Subventions et des contributions :

Retour à la page de recherche

Titre :

Novel Algorithms to Approximate the Future Consequence of Sequential Decisions

Numéro de l’entente :

RGPIN

Valeur d'entente :

100 000,00 $

Date d'entente :

10 mai 2017 -

Organisation :

Conseil de recherches en sciences naturelles et en génie du Canada

Location :

Alberta, Autre, CA

Numéro de référence :

GC-2017-Q1-02287

Type d'entente :

subvention

Type de rapport :

Subventions et des contributions

Renseignements supplémentaires :

Subvention ou bourse octroyée s'appliquant à plus d'un exercice financier. (2017-2018 à 2022-2023)

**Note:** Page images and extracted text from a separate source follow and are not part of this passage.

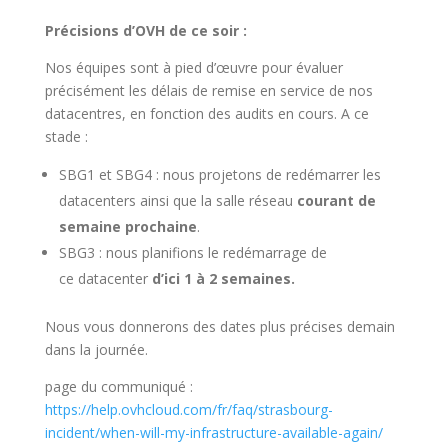
Précisions d’OVH de ce soir :
Nos équipes sont à pied d’œuvre pour évaluer
précisément les délais de remise en service de nos
datacentres, en fonction des audits en cours. A ce
stade :
SBG1 et SBG4 : nous projetons de redémarrer les
datacenters ainsi que la salle réseau
courant de
semaine prochaine
.
SBG3 : nous planifions le redémarrage de
ce datacenter
d’ici 1 à 2 semaines.
Nous vous donnerons des dates plus précises demain
dans la journée.
page du communiqué :
https://help.ovhcloud.com/fr/faq/strasbourg-
incident/when-will-my-infrastructure-available-again/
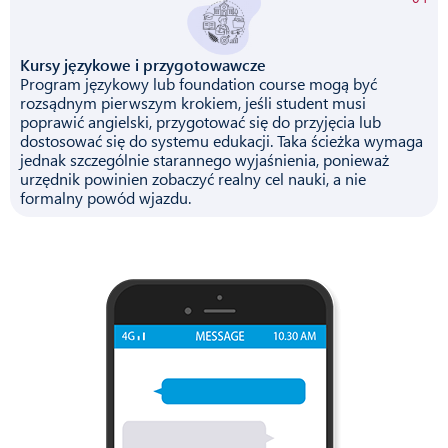
Kursy językowe i przygotowawcze
Program językowy lub foundation course mogą być
rozsądnym pierwszym krokiem, jeśli student musi
poprawić angielski, przygotować się do przyjęcia lub
dostosować się do systemu edukacji. Taka ścieżka wymaga
jednak szczególnie starannego wyjaśnienia, ponieważ
urzędnik powinien zobaczyć realny cel nauki, a nie
formalny powód wjazdu.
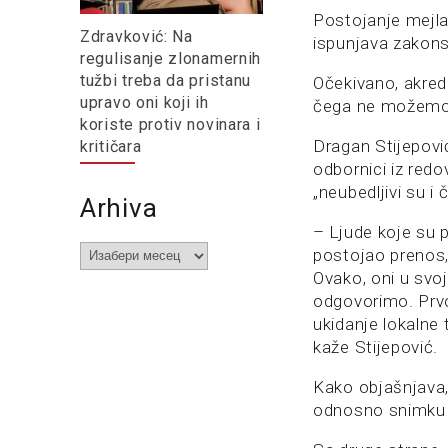
Postojanje mejla
Zdravković: Na
ispunjava zakons
regulisanje zlonamernih
tužbi treba da pristanu
Očekivano, akred
upravo oni koji ih
čega ne možemo 
koriste protiv novinara i
Dragan Stijepovi
kritičara
odbornici iz red
„neubedljivi su 
Arhiva
– Ljude koje su 
Arhiva
postojao prenos, 
Ovako, oni u svo
odgovorimo. Prvo 
ukidanje lokalne
kaže Stijepović.
Kako objašnjava, 
odnosno snimku 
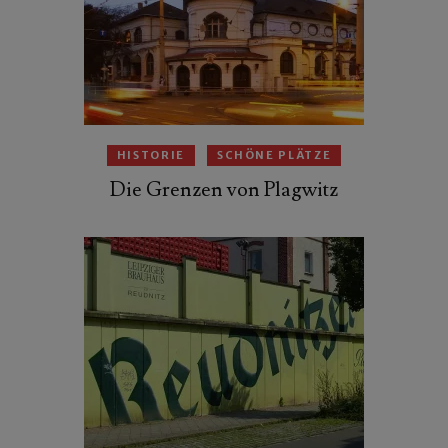
HISTORIE
SCHÖNE PLÄTZE
Die Grenzen von Plagwitz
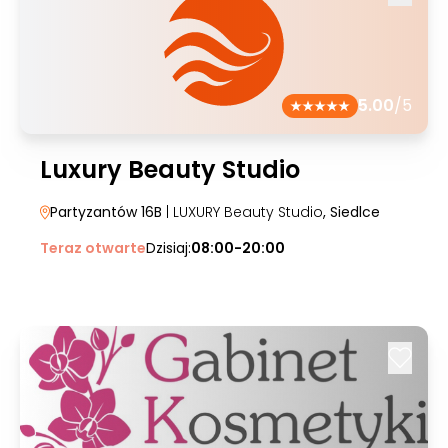
5.00
/5
Luxury Beauty Studio
Partyzantów 16B
| LUXURY Beauty Studio
, Siedlce
Teraz otwarte
Dzisiaj:
08:00-20:00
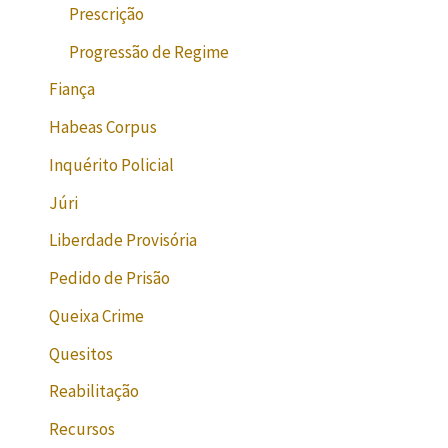
Prescrição
Progressão de Regime
Fiança
Habeas Corpus
Inquérito Policial
Júri
Liberdade Provisória
Pedido de Prisão
Queixa Crime
Quesitos
Reabilitação
Recursos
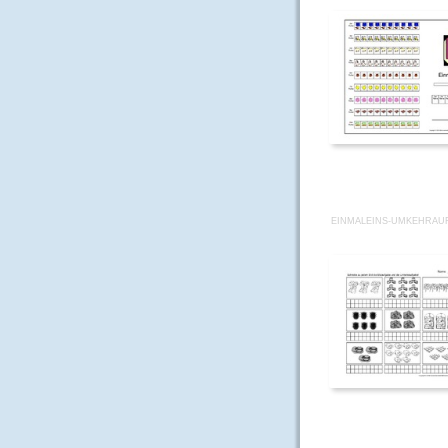
EINMALEINS-UMKEHRAU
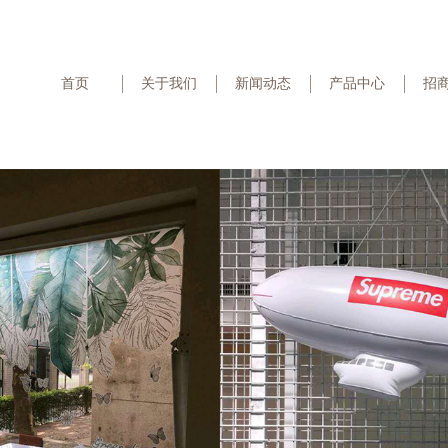
首页
关于我们
新闻动态
产品中心
招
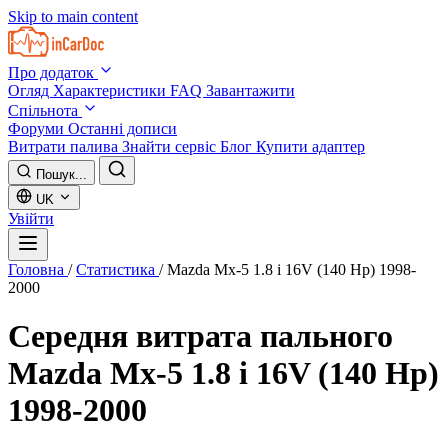
Skip to main content
Про додаток
Огляд
Характеристики
FAQ
Завантажити
Спільнота
Форуми
Останні дописи
Витрати палива
Знайти сервіс
Блог
Купити адаптер
Пошук...
UK
Увійти
Головна
/
Статистика
/
Mazda Mx-5 1.8 i 16V (140 Hp) 1998-
2000
Середня витрата пального
Mazda Mx-5 1.8 i 16V (140 Hp)
1998-2000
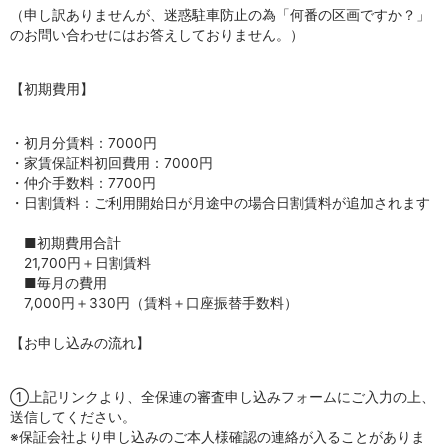
（申し訳ありませんが、迷惑駐車防止の為「何番の区画ですか？」
のお問い合わせにはお答えしておりません。）
【初期費用】
・初月分賃料：7000円
・家賃保証料初回費用：7000円
・仲介手数料：7700円
・日割賃料：ご利用開始日が月途中の場合日割賃料が追加されます
■初期費用合計
21,700円＋日割賃料
■毎月の費用
7,000円＋330円（賃料＋口座振替手数料）
【お申し込みの流れ】
①上記リンクより、全保連の審査申し込みフォームにご入力の上、
送信してください。
※保証会社より申し込みのご本人様確認の連絡が入ることがありま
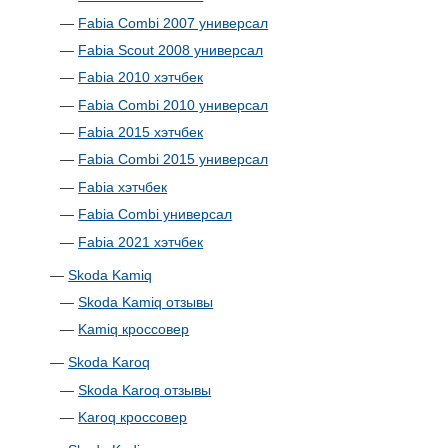
—
Fabia Combi 2007 универсал
—
Fabia Scout 2008 универсал
—
Fabia 2010 хэтчбек
—
Fabia Combi 2010 универсал
—
Fabia 2015 хэтчбек
—
Fabia Combi 2015 универсал
—
Fabia хэтчбек
—
Fabia Combi универсал
—
Fabia 2021 хэтчбек
—
Skoda Kamiq
—
Skoda Kamiq отзывы
—
Kamiq кроссовер
—
Skoda Karoq
—
Skoda Karoq отзывы
—
Karoq кроссовер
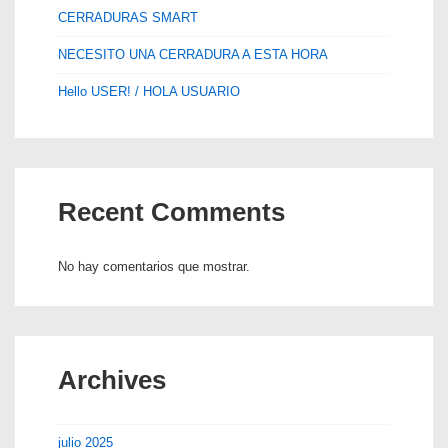
CERRADURAS SMART
NECESITO UNA CERRADURA A ESTA HORA
Hello USER! / HOLA USUARIO
Recent Comments
No hay comentarios que mostrar.
Archives
julio 2025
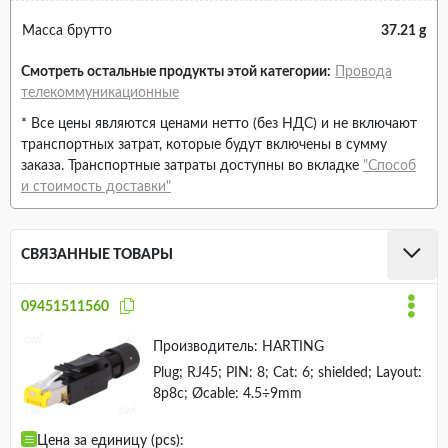
Масса брутто
37.21 g
Смотреть остальные продукты этой категории:
Провода
телекоммуникационные
* Все цены являются ценами нетто (без НДС) и не включают
транспортных затрат, которые будут включены в сумму
заказа. Транспортные затраты доступны во вкладке
"Способ
и стоимость доставки"
СВЯЗАННЫЕ ТОВАРЫ
09451511560
Производитель:
HARTING
Plug; RJ45; PIN: 8; Cat: 6; shielded; Layout:
8p8c; Øcable: 4.5÷9mm
Цена за единицу (pcs):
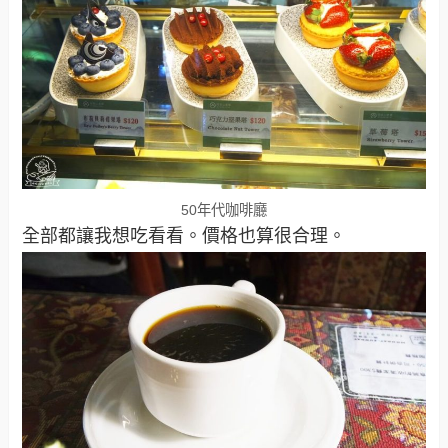
50年代咖啡廳
全部都讓我想吃看看。價格也算很合理。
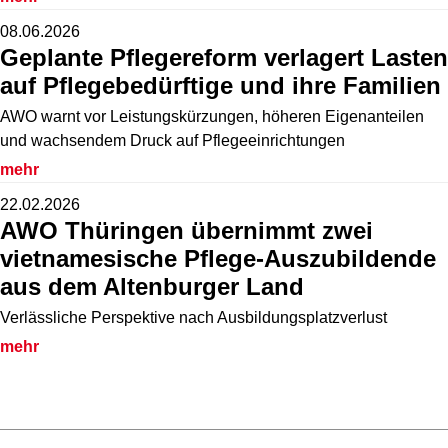
08.06.2026
Geplante Pflegereform verlagert Lasten
auf Pflegebedürftige und ihre Familien
AWO warnt vor Leistungskürzungen, höheren Eigenanteilen
und wachsendem Druck auf Pflegeeinrichtungen
mehr
22.02.2026
AWO Thüringen übernimmt zwei
vietnamesische Pflege-Auszubildende
aus dem Altenburger Land
Verlässliche Perspektive nach Ausbildungsplatzverlust
mehr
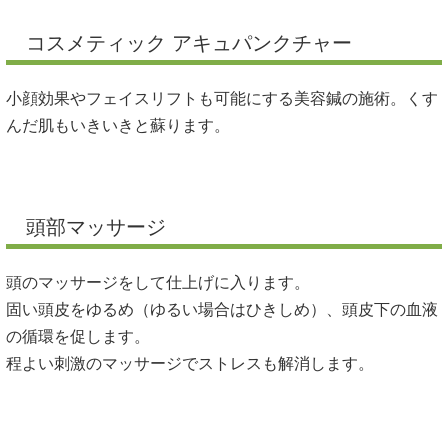
コスメティック アキュパンクチャー
小顔効果やフェイスリフトも可能にする美容鍼の施術。くす
んだ肌もいきいきと蘇ります。
頭部マッサージ
頭のマッサージをして仕上げに入ります。
固い頭皮をゆるめ（ゆるい場合はひきしめ）、頭皮下の血液
の循環を促します。
程よい刺激のマッサージでストレスも解消します。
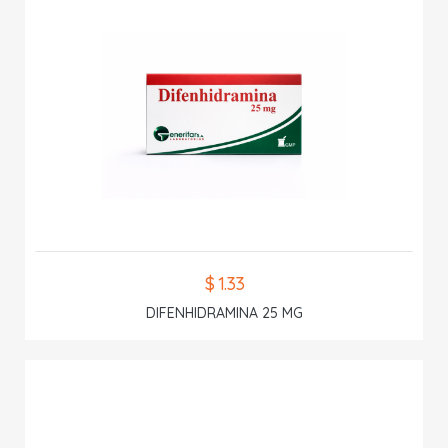
$ 1.33
DIFENHIDRAMINA 25 MG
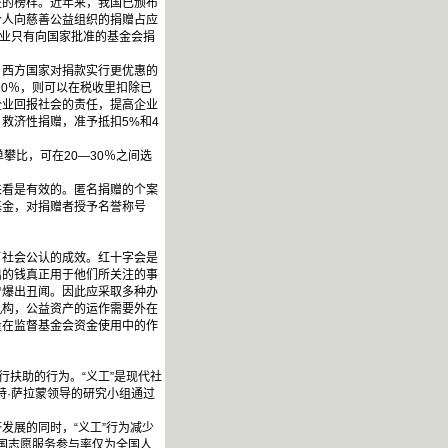
的榜样。近年来，我国已颁布
个人向慈善公益组织的捐赠占应
企业只有向国家批准的基金会捐
西方国家对捐款实行更优惠的
10％，则可以在税收里扣除已
企业回报社会的责任，提高企业
救济性捐赠，准予抵扣5%和4
比，可在20―30％之间选
看是有效的。匿名捐赠的个案
基金，对捐赠者授予名誉称号
社会公认的成效。红十字会是
出的钱真正用于他们所关注的事
曾爆出丑闻。因此应采取多种办
机构，公益资产的运作需要外在
量在监督基金会资金使用中的作
扶助的行为。“义工”是现代社
特·萨拉蒙领导的研究小组通过
展的同时，“义工”行为减少
我国志愿服务参与率仅为全国人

Nom légal du bénéficiaire :

Sabouri Bagh Abbas, Alireza (University of Calgary)

Programme :

Programme de subventions à la découverte - individuelles

But du programme :

Many complex problems arising in business, health care, and transportation can be modelled as sequential decision making problems under uncertainty, meaning that a decision maker has to make decisions periodically while some random events unfold over time. For instance, an airline dynamically changes the fare for different flights over a network of cities without knowing the actual future demand, trying to maximize its revenue while managing the risk of unsold seats. These problems can be conveniently modelled in the form of dynamic programs, a method that finds the best decision by maximizing the sum of immediate reward and the expected future reward. Unfortunately, for many practical problems, the number of future scenarios that one should consider in order to calculate the expected future reward function is exponentially large, making exact calculation of this function intractable. In order to overcome this issue, approximate dynamic programming (ADP) methods have been developed to find an approximate optimal solution.

A cornerstone of many ADP algorithms is defining a set of basis functions (or an approximation architecture) for approximating the future consequence of present decisions (the expected future reward function). Currently, the choice of basis functions requires prior expert knowledge about the problem, and is usually considered as more of an art than a science. My research program aims to develop, study, and apply novel algorithms that automate generation of basis functions by efficiently selecting a subset of functions from a large pool of potential basis functions, and updating this set as more information becomes known about the problem. The benefit of such algorithms is twofold: first, it reduces the burden to come up with a well-informed set of basis functions that requires significant prior knowledge about the problem; second, since many potential candidates are considered for basis functions, it is expected that the quality of the approximation is improved. My short-term objective includes evaluating the performance of the proposed algorithms in a variety of application areas, such as perishable inventory management, patient scheduling, and revenue management.

ADP is a general method that is commonly used for solving many different problems in a variety of applications. As the quality of the policies generated by these algorithms is dependent on the quality of the basis functions chosen, it would be of great interest, both theoretically and practically, if the process of generating and selecting basis functions can be automated. Therefore, even a small improvement achieved by the findings of my research would have significant practical implications in multiple application areas.